Thursday, May 28, 2015

Scrollers Preview - Naso 2015

Our Parasha this week is bookended by instructions related to the Tabernacle. It begins by finishing up last week’s instructions to the various clans of Levites regarding their duties of service and schlepping for the Tabernacle. And it ends, in Chapter 7, with a long section describing the chieftains’ gifts for the service of the Tabernacle in a 12-day dedication ceremony for the altar.

In between these bookends, we have two chapters dealing with ritual laws that were not included in Leviticus.

Chapter 5 begins with a short section about people with impurities being removed from the camp, and about dealing with guilt and sin. Then we have the ordeal of the suspected adulteress, or the “sotah.” And finally, in Chapter 6, we have the rules regarding the Nazirite, one who voluntarily takes on a vow to not drink wine and consequentially is not allowed to cut his hair or come into contact with the dead, even his/her own family members.

In these interior sections of the parasha, the Torah seems to be tying up loose ends before the Israelites can march on from Mount Sinai into the next chapter of their journey through the wilderness. Especially the Sotah and the Nazir are about exceptional circumstances involving people who end up placing themselves, whether voluntarily or involuntarily, outside the realm of regular society. The rituals outlined in the text tell us what to do with such people – how to treat them when they are out of bounds, and how to bring them back within bounds, if and when that is possible.  Both rituals involve the name of God. With the Sotah, God’s name is written as part of a curse and then washed into the bitter waters that she is forced to drink. The Nazir presumably invokes the name of God when s/he utters the vow.

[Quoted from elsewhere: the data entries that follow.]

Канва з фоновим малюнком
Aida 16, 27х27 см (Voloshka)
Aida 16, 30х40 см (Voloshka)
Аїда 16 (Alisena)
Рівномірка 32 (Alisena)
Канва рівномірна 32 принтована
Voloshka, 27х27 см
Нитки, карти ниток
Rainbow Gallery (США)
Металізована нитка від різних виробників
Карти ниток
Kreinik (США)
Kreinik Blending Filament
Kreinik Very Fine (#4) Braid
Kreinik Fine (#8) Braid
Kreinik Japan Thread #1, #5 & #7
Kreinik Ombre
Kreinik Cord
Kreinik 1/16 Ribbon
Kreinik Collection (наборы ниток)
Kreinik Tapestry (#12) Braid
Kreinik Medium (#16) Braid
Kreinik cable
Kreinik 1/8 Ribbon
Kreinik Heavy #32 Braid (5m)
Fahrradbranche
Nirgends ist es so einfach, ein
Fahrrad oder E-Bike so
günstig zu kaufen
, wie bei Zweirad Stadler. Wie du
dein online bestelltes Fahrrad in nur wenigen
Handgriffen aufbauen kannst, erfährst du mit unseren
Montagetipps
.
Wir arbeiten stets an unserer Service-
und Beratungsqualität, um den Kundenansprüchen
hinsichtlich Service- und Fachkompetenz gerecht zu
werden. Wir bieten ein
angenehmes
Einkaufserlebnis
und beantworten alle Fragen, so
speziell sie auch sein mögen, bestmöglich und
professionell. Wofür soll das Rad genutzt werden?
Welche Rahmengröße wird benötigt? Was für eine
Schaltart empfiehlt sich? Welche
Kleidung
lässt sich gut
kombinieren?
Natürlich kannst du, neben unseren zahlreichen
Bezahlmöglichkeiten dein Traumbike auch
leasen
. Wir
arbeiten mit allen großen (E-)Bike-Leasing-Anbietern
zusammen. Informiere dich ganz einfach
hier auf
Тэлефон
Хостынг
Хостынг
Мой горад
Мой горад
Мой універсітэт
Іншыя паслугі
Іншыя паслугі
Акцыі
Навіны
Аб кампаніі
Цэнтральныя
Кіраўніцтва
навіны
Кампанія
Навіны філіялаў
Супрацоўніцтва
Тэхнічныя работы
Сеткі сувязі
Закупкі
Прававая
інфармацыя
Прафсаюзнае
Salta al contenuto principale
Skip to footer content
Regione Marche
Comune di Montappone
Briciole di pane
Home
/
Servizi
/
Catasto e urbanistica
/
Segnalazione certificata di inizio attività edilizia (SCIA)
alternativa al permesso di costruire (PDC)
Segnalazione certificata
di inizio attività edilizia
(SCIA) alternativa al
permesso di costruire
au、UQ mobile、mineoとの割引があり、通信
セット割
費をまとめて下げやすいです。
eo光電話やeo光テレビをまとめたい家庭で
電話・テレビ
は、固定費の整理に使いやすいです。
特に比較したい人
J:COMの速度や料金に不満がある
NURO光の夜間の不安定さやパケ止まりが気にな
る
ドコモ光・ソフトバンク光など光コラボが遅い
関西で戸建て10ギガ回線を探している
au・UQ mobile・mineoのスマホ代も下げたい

We see here how God is intimately involved with how humans cross over the boundary in and out of the normative community. Later in the parasha, Aaron and his sons are instructed on how to bless the people, linking God’s “Name with the people of Israel.” I’m interested in exploring with you this phenomenon of God’s Name and how it functions as a curse, a blessing, and a vow, and as an instrument of shepherding people from one state of being to another.


Friday, March 13, 2015

Scrollers Preview - Vayakhel/Pikude 2015

The modern commentator Yishayahu Leibovitz, brother of Torah scholar Nechama Leibovitz, refers to a Midrash which contrasts the completion of the building of the Tabernacle from this week’s parasha with the building and worship of the Golden Calf in last week’s parasha. The midrash notices that in the story of the Golden Calf, “all the people broke of the golden earrings” (Ex 32:3), but in the story of the Mishkan, “every one of a generous heart” brings gifts for the building of the structure.

The difference here is between the collective action in donating to the calf and the individual actions of donating to the Tabernacle.   The Midrash concludes that when the project is for “the good,” in the instance of the Mishkan, only those of generous heart responded to the call. But when the project was for “the evil,” in the instance of the calf, the entire nation responded.

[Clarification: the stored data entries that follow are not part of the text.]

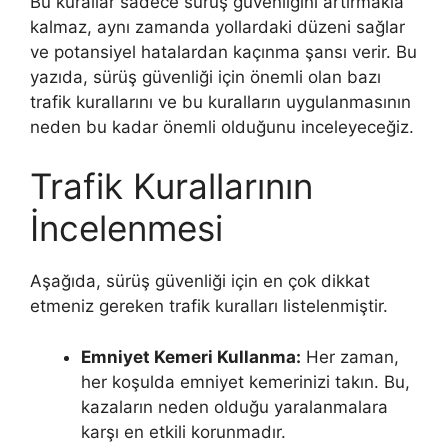
Bu kurallar sadece sürüş güvenliğini artırmakla
kalmaz, aynı zamanda yollardaki düzeni sağlar
ve potansiyel hatalardan kaçınma şansı verir. Bu
yazıda, sürüş güvenliği için önemli olan bazı
trafik kurallarını ve bu kuralların uygulanmasının
neden bu kadar önemli olduğunu inceleyeceğiz.
Trafik Kurallarının
İncelenmesi
Aşağıda, sürüş güvenliği için en çok dikkat
etmeniz gereken trafik kuralları listelenmiştir.
Emniyet Kemeri Kullanma:
Her zaman,
her koşulda emniyet kemerinizi takın. Bu,
kazaların neden olduğu yaralanmalara
karşı en etkili korunmadır.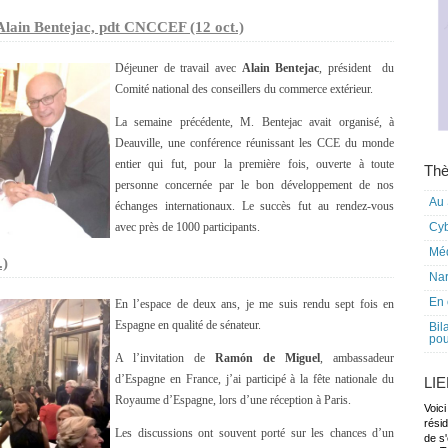
Alain Bentejac, pdt CNCCEF (12 oct.)
Déjeuner de travail avec
Alain Bentejac
, président du
Comité national des conseillers du commerce extérieur.
La semaine précédente, M. Bentejac avait organisé, à
Deauville, une conférence réunissant les CCE du monde
entier qui fut, pour la première fois, ouverte à toute
Thè
personne concernée par le bon développement de nos
Au 
échanges internationaux. Le succès fut au rendez-vous
avec près de 1000 participants.
Cy
Mé
.)
Nar
En 
En l’espace de deux ans, je me suis rendu sept fois en
Espagne en qualité de sénateur.
Bil
pou
A l’invitation de
Ramón de Miguel
, ambassadeur
d’Espagne en France, j’ai participé à la fête nationale du
LI
Royaume d’Espagne, lors d’une réception à Paris.
Voici
rési
Les discussions ont souvent porté sur les chances d’un
de s'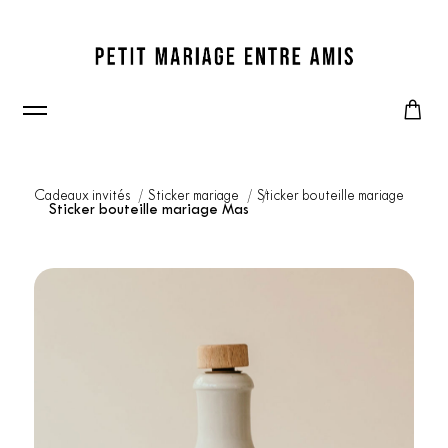
Cadeaux invités
Sticker mariage
Sticker bouteille mariage
Sticker bouteille mariage Mas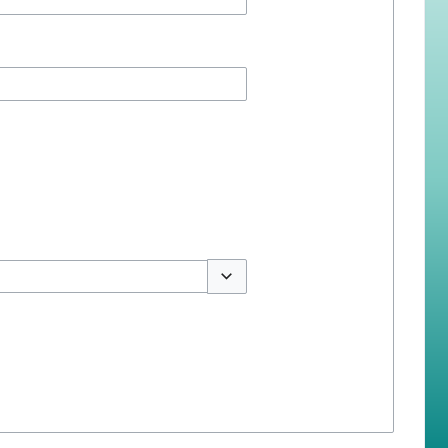
สลับตัวเลือก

The reason, Leibovitz posits, is that worshipping God does not come from a natural impulse within human beings. It takes a spiritual effort to overcome our nature to take upon ourselves the service of God. With idolatry, however, our natural urge is to engage in it.

Do we agree with this theory? Is it more natural for us to engage in idol worship, whatever form that may take for us today? What kind of effort does it take for us to serve something higher? We also read that the people are so generous that they actually bring too many gifts, and Moses has to tell them to stop. Does this reflect a spiritual effort or a natural urge? Can something that first takes concerted effort eventually become a natural impulse?

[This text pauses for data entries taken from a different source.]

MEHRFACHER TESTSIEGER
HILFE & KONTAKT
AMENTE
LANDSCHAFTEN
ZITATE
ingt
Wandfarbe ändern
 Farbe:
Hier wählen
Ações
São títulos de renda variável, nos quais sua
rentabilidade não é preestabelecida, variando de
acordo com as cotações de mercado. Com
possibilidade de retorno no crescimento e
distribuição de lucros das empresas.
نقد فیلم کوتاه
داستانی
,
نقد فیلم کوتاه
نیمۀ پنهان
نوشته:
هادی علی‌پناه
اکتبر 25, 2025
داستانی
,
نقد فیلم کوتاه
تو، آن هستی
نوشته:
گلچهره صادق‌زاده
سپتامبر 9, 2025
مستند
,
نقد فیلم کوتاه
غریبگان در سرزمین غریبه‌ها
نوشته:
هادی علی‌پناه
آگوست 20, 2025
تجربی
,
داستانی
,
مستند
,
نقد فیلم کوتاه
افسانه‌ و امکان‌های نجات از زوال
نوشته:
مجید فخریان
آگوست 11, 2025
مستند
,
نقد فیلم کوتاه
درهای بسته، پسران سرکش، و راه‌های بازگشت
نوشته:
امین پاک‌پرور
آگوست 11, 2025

Another set of questions emerge from the idea that while the Mishkan is meant to be a project that serves God, it is still the work of human labor and creativity. We read that God chooses Bezalel and Oholiab, who have been “endowed with the skill” to do the work of carving, embroidery and design, to take the materials and make them into the furnishings and pieces of the Tabernacle. What does this mean, that they have been “endowed with skill”? Does artistic ability come from God, or is it a naturally occurring human trait?

I look forward to exploring these questions, along with yours, as we study together tomorrow morning.

Friday, February 20, 2015

Scrollers Preview - Parashat Terumah


In its introduction to the Haftarah portion this week (which is about the building of the First Temple), the Etz Hayyim commentary points out an interesting difference between the account of the building of the Tabernacle in the desert and the building of the First Temple in Jerusalem. 

In our parasha, the Israelites are asked to bring gifts so that they might make God a sanctuary that God may dwell among them. It seems that all they need to do is build it, and God will come J  But the instructions to King Solomon are different. In our haftarah, from I Kings, God’s word comes to Solomon,

With regard to this House you are building –if you follow My laws and observe My rules and faithfully keep My commandments, I will fulfill for you  the promise that I gave to your father David: I will abide among  the children of Israel, and I will never forsake My people Israel. (6:12-13)

Here, keeping the covenantal laws is what will bring God to dwell among us and will keep God’s presence in our midst.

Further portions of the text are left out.